Published August 15, 2003

Group plans to build solidarity with trip to Philippines

In the basement of St. Anthony Church in Anchorage, a group of young adults from a handful of parishes has been discussing global solidarity, what it means to be part of one human family. The gatherings are preparing some of them, along with Anchorage Archbishop Roger Schwietz, to visit the people of Butuan on the island of Mindanao in the southern Philippines.

The 10-day trip planned for this winter is part of a larger process to establish a "global solidarity partnership" between the Archdiocese of Anchorage and the Diocese of Butuan.

Sponsored by Catholic Relief Services, the partnership program links U.S. Catholics with people the relief organization serves in other countries.

The idea behind the program is that getting to know one another is essential to building solidarity between people of different countries and cultures.

Faith-sharing, education, project support and exchange visits help people in partnered dioceses "reach across borders and other kinds of boundaries," Doug Ryan, Catholic Relief Services’ representative to the Philippines in Manila, wrote in an e-mail interview with the Anchor.

"Filipinos and Alaskans will be working to understand each others’ realities, what motivates them as Catholics, what each other’s central concerns are as communities, and how each can nourish and enrich the other," Ryan wrote.

American visitors are introduced to the work of Catholic Relief Services, the U.S. bishops’ overseas aid agency, in their partner diocese.

Through a parish in Mindanao, Catholic Relief Services helps farmers improve food production and maintain the health and ownership of ancestral land at risk of degradation or exploitation, usually by international logging companies, Ryan wrote.

Relief workers also support refugees who have fled violence between the armed forces of the Philippines and the Moro Islamic Liberation Front. The Islamic group has been fighting for an autonomous Muslim state in Mindanao for decades, displacing hundreds of thousands of people in the process.

Catholic Relief Services facilitates a peace and reconciliation project in Mindanao that promotes peace building between Christians, Muslims and Lumads — the island’s indigenous peoples.

Archbishop Schwietz, a Catholic Relief Services board member, has been preparing for the Anchorage-Butuan partnership with archdiocesan leaders for months.

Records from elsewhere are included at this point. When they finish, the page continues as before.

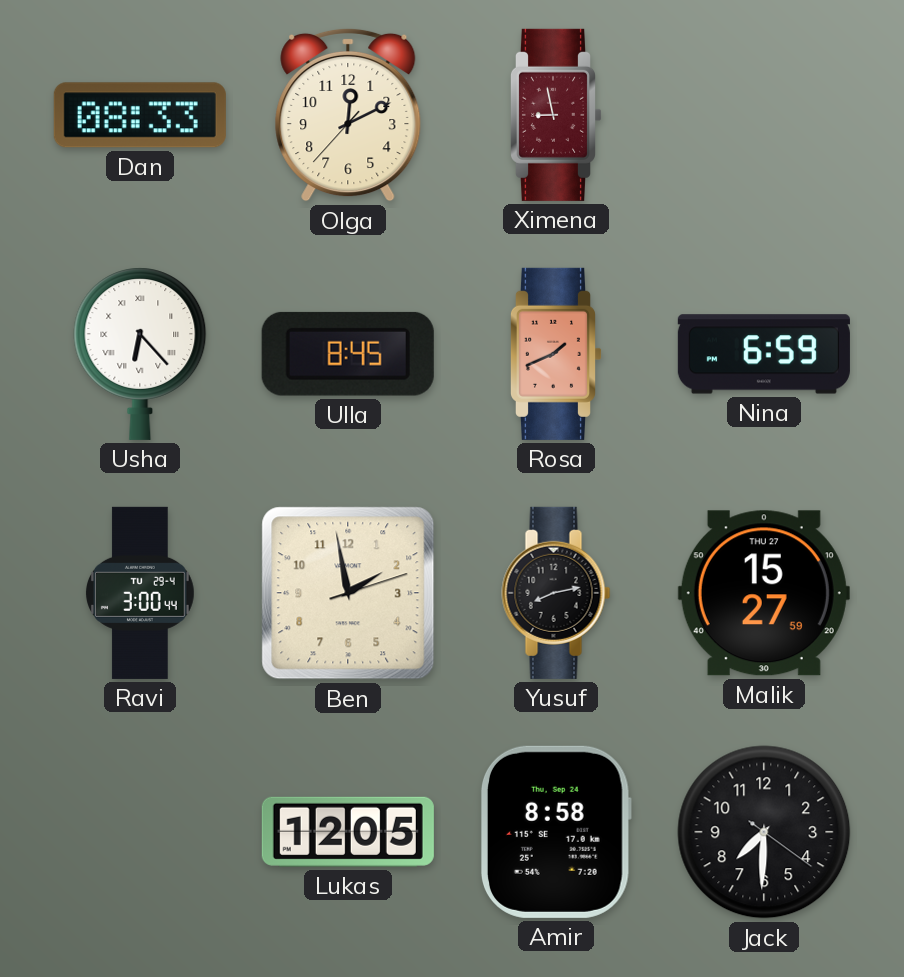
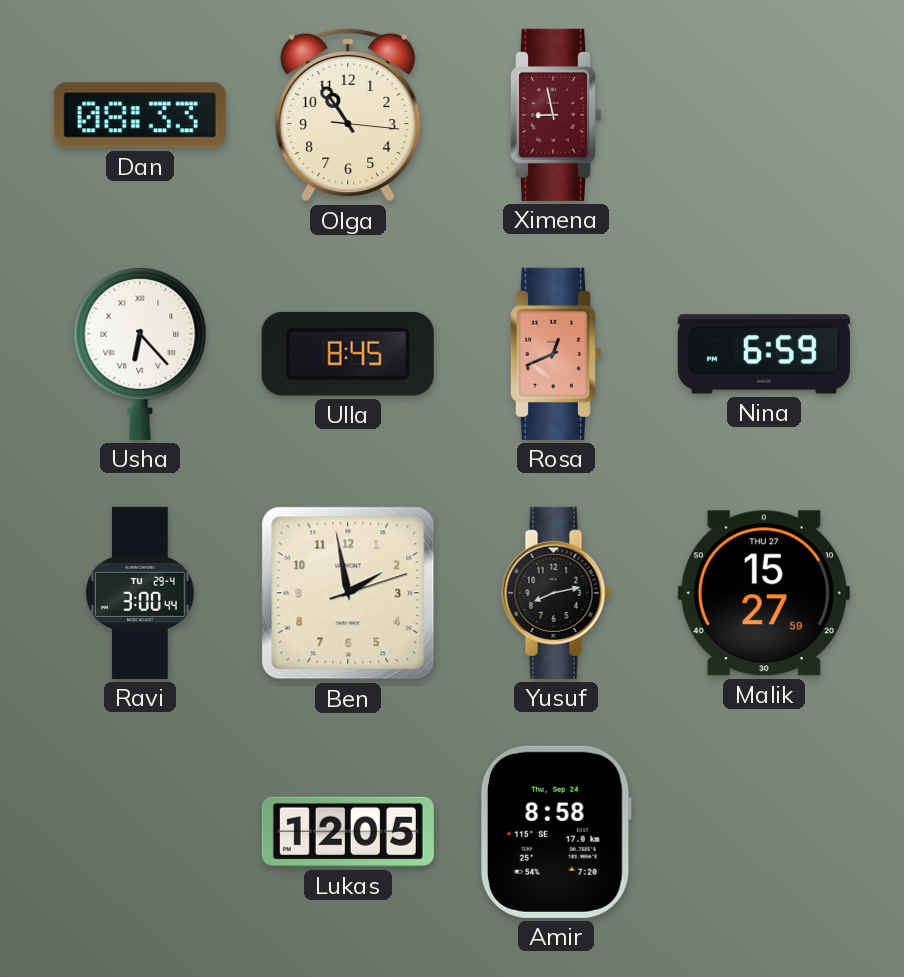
Olga: 12:10 -> 10:54
Rosa: 1:41 -> 12:41
Jack: 7:30 -> none
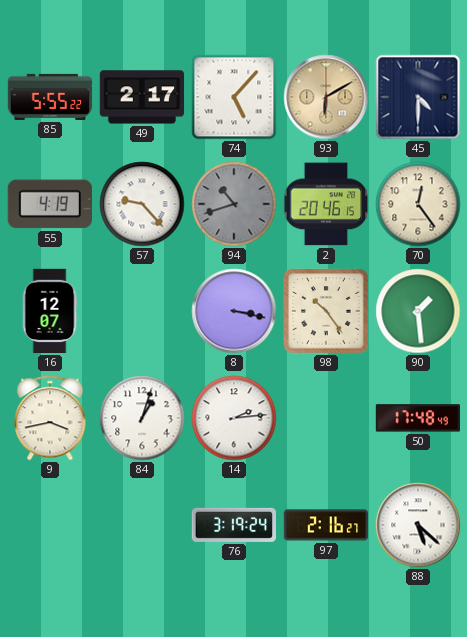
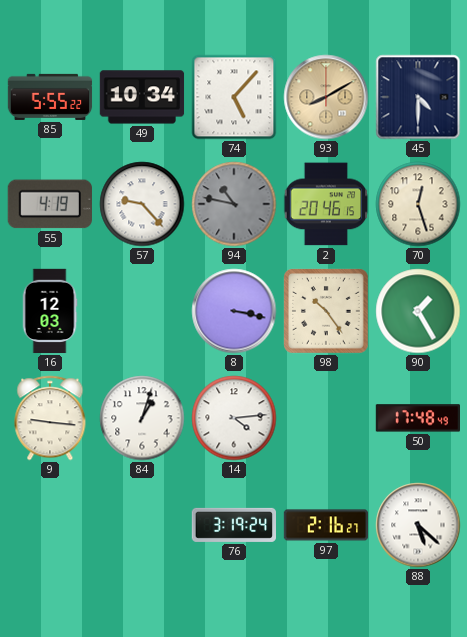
49: 2:17 -> 10:34
93: 6:10 -> 8:10
94: 10:42 -> 10:47
70: 12:24 -> 12:27
16: 12:07 -> 12:03
90: 1:29 -> 1:25
9: 3:43 -> 9:16
14: 2:14 -> 4:14
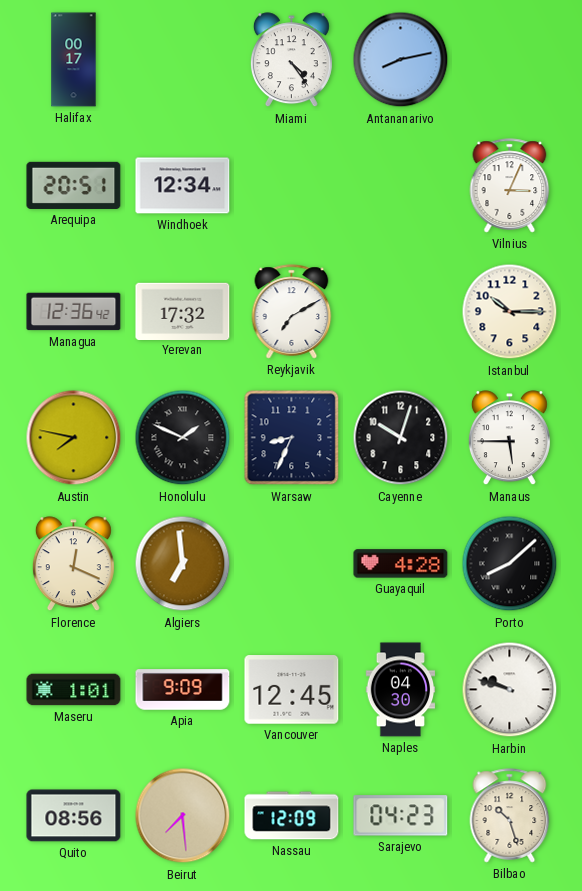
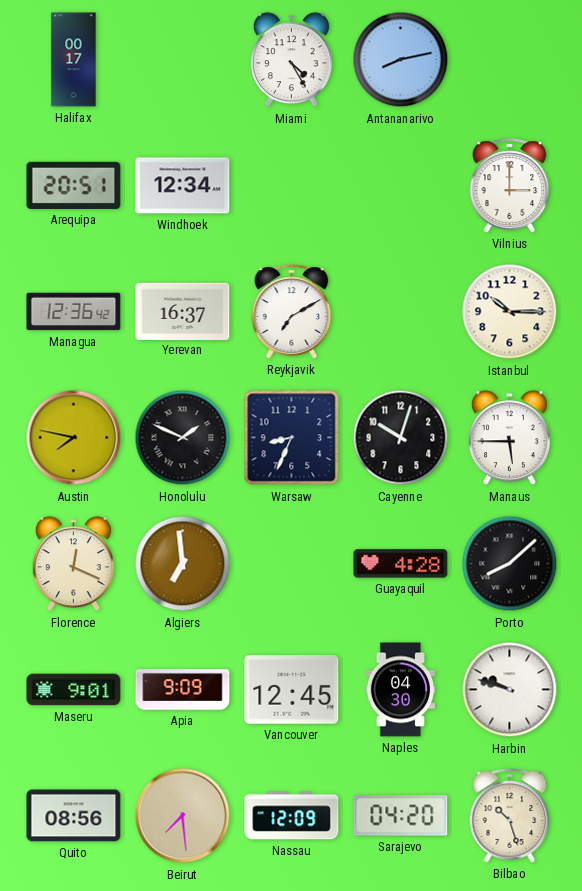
Miami: 4:24 -> 4:25
Vilnius: 3:04 -> 3:00
Yerevan: 17:32 -> 16:37
Maseru: 1:01 -> 9:01
Sarajevo: 04:23 -> 04:20
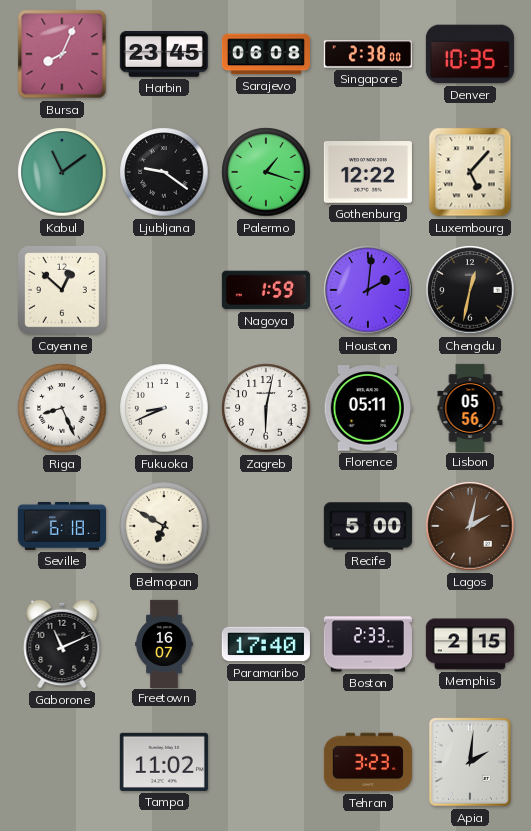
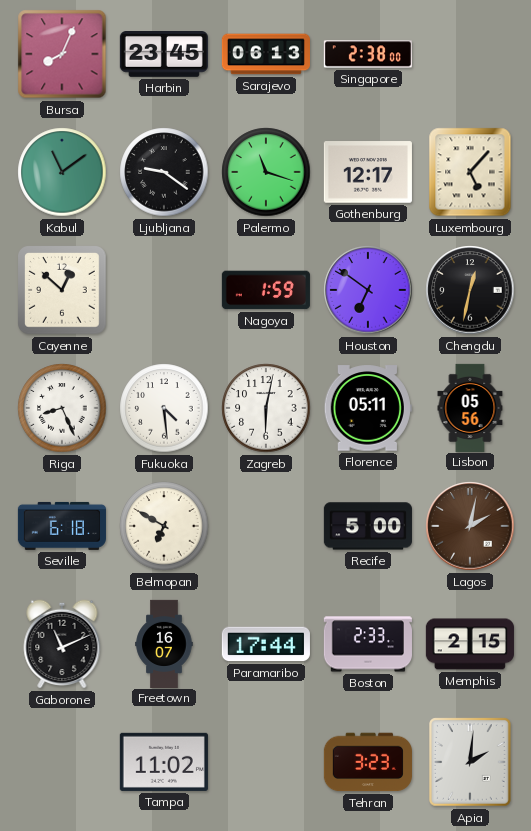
Sarajevo: 06:08 -> 06:13
Denver: 10:35 -> none
Palermo: 1:18 -> 11:18
Gothenburg: 12:22 -> 12:17
Houston: 2:01 -> 6:51
Fukuoka: 8:41 -> 4:29
Paramaribo: 17:40 -> 17:44
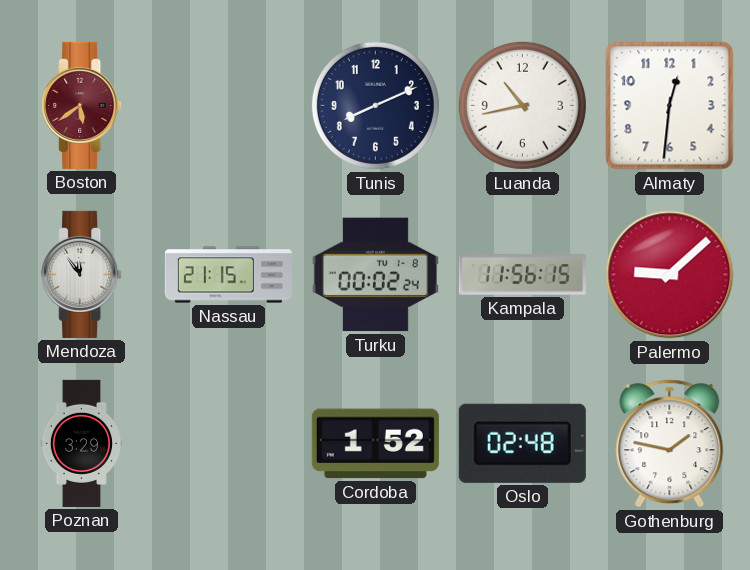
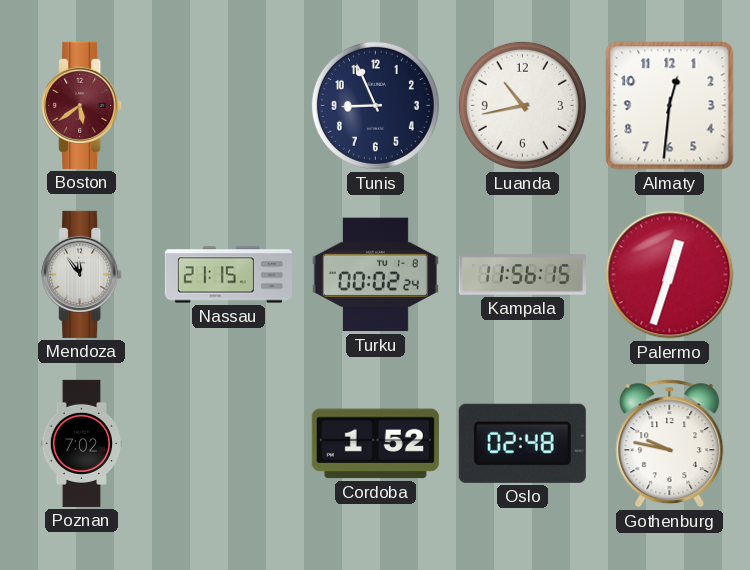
Tunis: 8:11 -> 8:56
Palermo: 9:08 -> 12:33
Poznan: 3:29 -> 7:02
Gothenburg: 1:47 -> 9:47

When he suggested that it involve the archdiocese’s young adults, Father Fred Bugarin, pastor of St. Anthony Parish, assembled a "very dynamic, very enthusiastic" group of young people for the project.

The "Alaska Young Adults for Global Solidarity" group gathers a few times a month.

Antonette Advincula, a 24-year-old St. Anthony parishioner, is one of several Filipinos in the roughly 15-member group.

A lesson Advincula learned with the group has become a motivating mantra, she said: Global solidarity is about "peace-building, advocacy and humanitarianism."

Fellow member RaeShaun Bibbs pointed out that the mere existence of a young adult group working together for social justice is unique. Most of her peers in their 20s are busy building careers or cultivating new marriages, she said, noting also that her age-group often "gets lost" in the stratification of parish life.

Participation in the young adult group has already reinforced Bibbs’ sensitivity to how seemingly insignificant consumer decisions may impact another region’s economy and environment, she said. "There’s a connection with everything."

There’s already a connection between the Anchorage and Butuan dioceses. St. Anthony’s Father Bugarin was born in the Philippines and raised there until his family immigrated to Alaska when he was 14, he returned to his native homeland as a priest and spent eight years with Maryknoll missionaries in Mindanao.

Also, three Filipino priests on loan from the Butuan Diocese are currently ministering in Anchorage.

Angela Liston, director of the Anchorage Archdiocese’s Department of Justice and Peace, said the current state of world affairs makes the partnership and Catholic Relief Services’ peace and reconciliation project in Mindanao all the more significant.

"What better time in world history to be talking about peace and reconciliation between Muslims, Christians and indigenous people than now?" she said.